Tommy Gallacher

Personal information
- Date of birth: 13 July 1922
- Place of birth: Renfrew, Scotland
- Date of death: 24 November 2001 (aged 79)
- Place of death: Dundee, Scotland
- Position: Wing half

Senior career*
- Years: Team / Apps / (Gls)
- ?–1947: Queen's Park / 5 / (0)
- 1947–1956: Dundee / 190 / (0)
- Total:  / 195 / (5)

International career
- 1949: Scottish League / 1 / (0)

= Tommy Gallacher =

Scottish footballer (1922–2001)

Tommy Gallacher (13 July 1922 – 24 November 2001) was a Scottish footballer in the late 1940s and 1950s.

== Football career ==
Tommy was only seven years old when his mother died. He was thus brought up by his father, by this stage playing for Falkirk at the end of his career. At one point the thought of the priesthood was a possibility for Tommy. However, that was not to be and he joined amateur side Queen's Park as a young man and played for them throughout World War II. He made five appearances in league matches for Queen's Park when the league resumed in the 1946/47 season.

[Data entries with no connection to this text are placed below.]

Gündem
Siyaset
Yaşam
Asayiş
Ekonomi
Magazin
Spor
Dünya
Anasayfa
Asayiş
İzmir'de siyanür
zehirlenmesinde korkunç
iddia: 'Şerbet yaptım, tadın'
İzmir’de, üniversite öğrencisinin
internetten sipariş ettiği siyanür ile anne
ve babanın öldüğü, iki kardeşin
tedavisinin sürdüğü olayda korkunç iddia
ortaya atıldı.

Tommy moved to Dundee in 1947 to become a professional player. That coincided with one of the greatest eras in the club's history and formed the backbone of the legendary Dundee team that included names such as Bill Brown, Doug Cowie, Alfie Boyd, Bobby Flavell and Billy Steel. Together with Cowie and Boyd in Dundee's half-back line, Gallacher and Dundee missed out on the League Championship on the last day of the 1948/49 season to Rangers.

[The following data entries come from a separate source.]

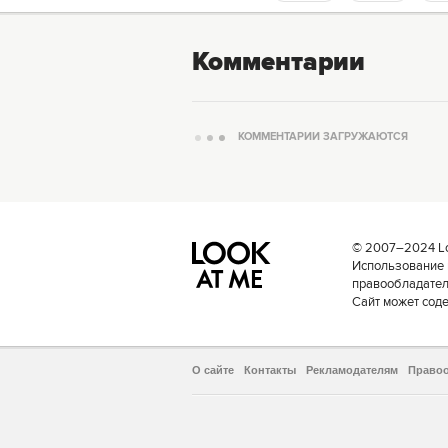
Комментарии
КОММЕНТАРИИ ЗАГРУЖАЮТСЯ
© 2007–2024 Loo
Использование 
правообладателе
Сайт может сод
О сайте
Контакты
Рекламодателям
Право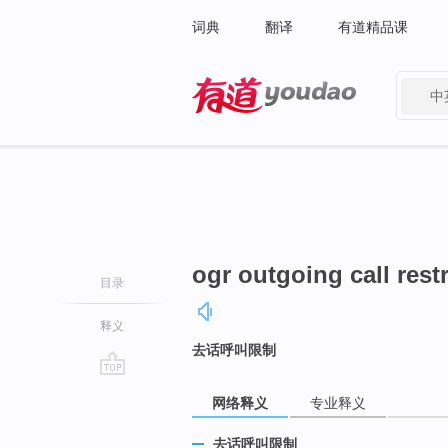
词典
翻译
有道精品课
中
有道 - 网易旗下搜索
ogr outgoing call restr
目录
释义
去话呼叫限制
go
网络释义
专业释义
top
去话呼叫限制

A few years later though, the same Dundee team won the Scottish League Cup in 1951 and in 1952. Dundee became the first side to retain the League Cup. They could have won a cup double in 1951/52, but lost the 1952 Scottish Cup Final to Motherwell 4–0 at Hampden.

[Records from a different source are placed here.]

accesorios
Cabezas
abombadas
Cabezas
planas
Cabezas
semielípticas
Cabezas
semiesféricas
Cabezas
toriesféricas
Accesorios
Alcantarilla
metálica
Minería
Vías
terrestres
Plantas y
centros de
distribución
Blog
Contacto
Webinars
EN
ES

Tommy was unlucky not to have been capped for Scotland. One appearance for the Scottish League against the English League at Newcastle in 1949 was his only international honour. Gallacher was unfortunate that at the time there were an abundance of great Scottish right-halves - the likes of Bobby Evans of Celtic, Ian McColl of Rangers, Tommy Docherty of Preston North End and Jimmy Scoular of Newcastle United.

== Journalist ==
Gallacher's impact on Dundee and Tayside was not just as a footballer because after his retirement in 1956, he became one of the most respected journalists in the country working for the Courier. Not only did he follow both the Dundee teams through their ventures in Europe and at home, but he was also much respected in the peripheral areas of St Johnstone, Raith Rovers and Forfar for the encouragement he gave to the smaller teams. He retired from this job in 1985.

== Personal life ==
Tommy Gallacher was the son of Celtic legend Patsy Gallacher. Tommy played for Dundee in a game in April 1948 which could have relegated Celtic, if Dundee had won. His father was watching in the Dens Park stand and his brother, Willie, was playing for Celtic that day. Celtic won 3-2 and avoided relegation.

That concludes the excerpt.